Untangling Hyaluronan-Protein Networks and Function

Abstract

Hyaluronan (HA), a polysaccharide present in the extracellular matrix (ECM) and attached to the plasma membrane of many cell types, is suspected to mediate a surprising number of biological functions. Researchers have puzzled over how such a relatively simple polysaccharide influences so many physiological processes. It is suspected that the wide array of hyaluronan binding proteins helps to modify the structure and activity of HA. These hyaluronan binding proteins are located in hyaluronan-rich tissues throughout the body: neurocan in the brain, versican in the skin, aggrecan in cartilage, TSG-6 in inflammatory processes.
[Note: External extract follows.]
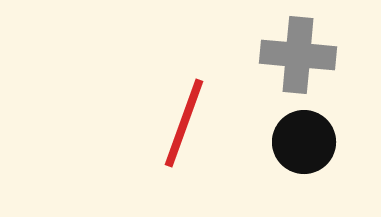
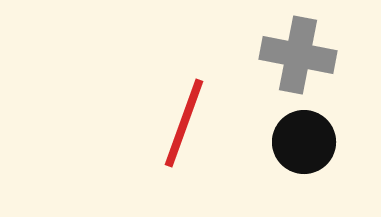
gray cross: rotated 6 degrees clockwise
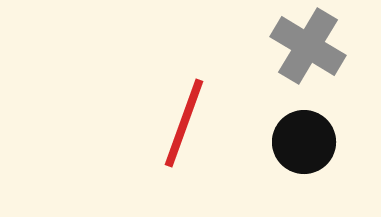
gray cross: moved 10 px right, 9 px up; rotated 20 degrees clockwise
However, very little is understood about how these proteins interact with hyaluronan and lead to a restructuring of the local matrix. We employ video-based Particle Tracking Microrheology (PTMR) and Fluorescence Recovery After Photobleaching (FRAP) to characterize the mechanical and structural properties of hyaluronan-protein solutions. We have started by measuring the dependency of the viscoelastic shear moduli on frequency (1-1000 kHz) for highly-monodisperse HA solutions at four different molecular weights (160kDA, 500kDa, 1000kDa, 2500kDa). The HA concentration was varied to explore the scaling laws of the mechanical properties as predicted by polymer theory. FRAP is applied as a complimentary method to determine the mesh size and transport properties of the networks. These control studies of monodisperse HA prepare us for a detailed PTMR and FRAP study of hyaluronan-protein networks, particularly those formed with hyaluronan binding protein (HABP), the G1-domain of versican, and the link domain of TSG-6.